While you generally can’t pay for health insurance premiums—even health insurance bought through a government “Obamacare” exchange with HSA money—Medicare is an exception. You can use HSA dollars to pay Medicare premiums, deductibles, co-pays, and co-insurance for Medicare Parts B, C (Medicare Advantage), and D but not Medigap (Medicare Supplement insurance). Many people don’t realize that Medicare has premiums until they turn 65 and start seeing them withheld from their Social Security check. You can reimburse yourself for these using your HSA, a great use for an “overfunded” HSA.

 

#10 Buy a Boat

HSA money doesn’t have to be spent on healthcare. You can spend it on anything you want. If you have enough past healthcare receipts to “cover” the withdrawal, you can even spend it on a boat tax- and penalty-free.
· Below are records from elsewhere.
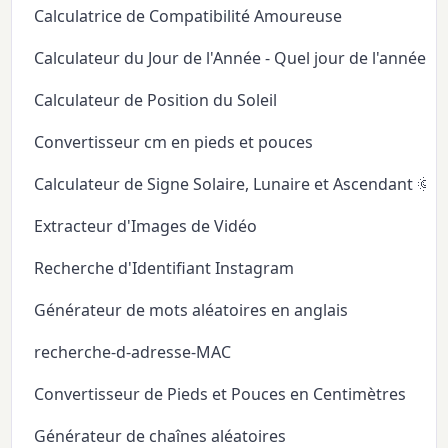
Calculatrice de Compatibilité Amoureuse
Calculateur du Jour de l'Année - Quel jour de l'année
Calculateur de Position du Soleil
Convertisseur cm en pieds et pouces
Calculateur de Signe Solaire, Lunaire et Ascendant 🌞
Extracteur d'Images de Vidéo
Recherche d'Identifiant Instagram
Générateur de mots aléatoires en anglais
recherche-d-adresse-MAC
Convertisseur de Pieds et Pouces en Centimètres
Générateur de chaînes aléatoires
However, even if you didn’t do the save receipts strategy, you can make HSA withdrawals at any time and use them to buy a boat penalty-free (but not tax-free) once you turn 65. In this respect, the tax treatment is exactly like that of your tax-deferred 401(k) or IRA. This is why an HSA is often called a “Stealth IRA.” Even at its worst, it’s still as good as your other retirement accounts. Thus, there is no reason not to maximally fund your HSA and let it grow as large as you want. There really is no such thing as an “overfunded” HSA, because it unofficially turns into an IRA at age 65.

 

#11 Give to Charity

Don’t need the money for healthcare or a sailboat? You can give HSA money to charity either before or after death. While there isn’t an additional deduction for doing so, there is no tax cost either. Essentially, you’ve donated pre-tax money to your favorite charity. There is no penalty either.

 

#12 Buy Things You Might Not Think of as Healthcare

The list of eligible HSA expenses is a lot bigger than you might think. All of the following (and more) are eligible to be paid for with HSA dollars.

  • Hand sanitizer/masks
  • Over-the-counter medications
  • Acupressure/Acupuncture
  • Feminine hygiene products
  • Eyeglasses/contacts/guide dogs
  • Special education expenses
  • Weight loss program (for a specific illness like obesity)
  • Massage (for a specific ailment)
  • Orthodontics
  • Fertility treatments
  • Athletic braces and tape
  • Car or house modifications for a medical need

More information here:

Beware! An HSA Is Great But . . .

 

#13 Stiff Creditors

In 10 states, your HSA, like your retirement accounts, is protected from creditors even if you are forced to declare bankruptcy. These states include:

  • Florida
  • Indiana
  • Minnesota
  • Mississippi
  • Montana
  • Oregon
  • Tennessee
  • Texas
  • Virginia
  • Washington

 

The Bottom Line

Rather than being an insignificant part of your financial life, an HSA can be a very flexible and advantageous addition to your portfolio. That’s why it’s my favorite.

What do you think? Which of these things do you do with your HSA? What else can you do with an HSA?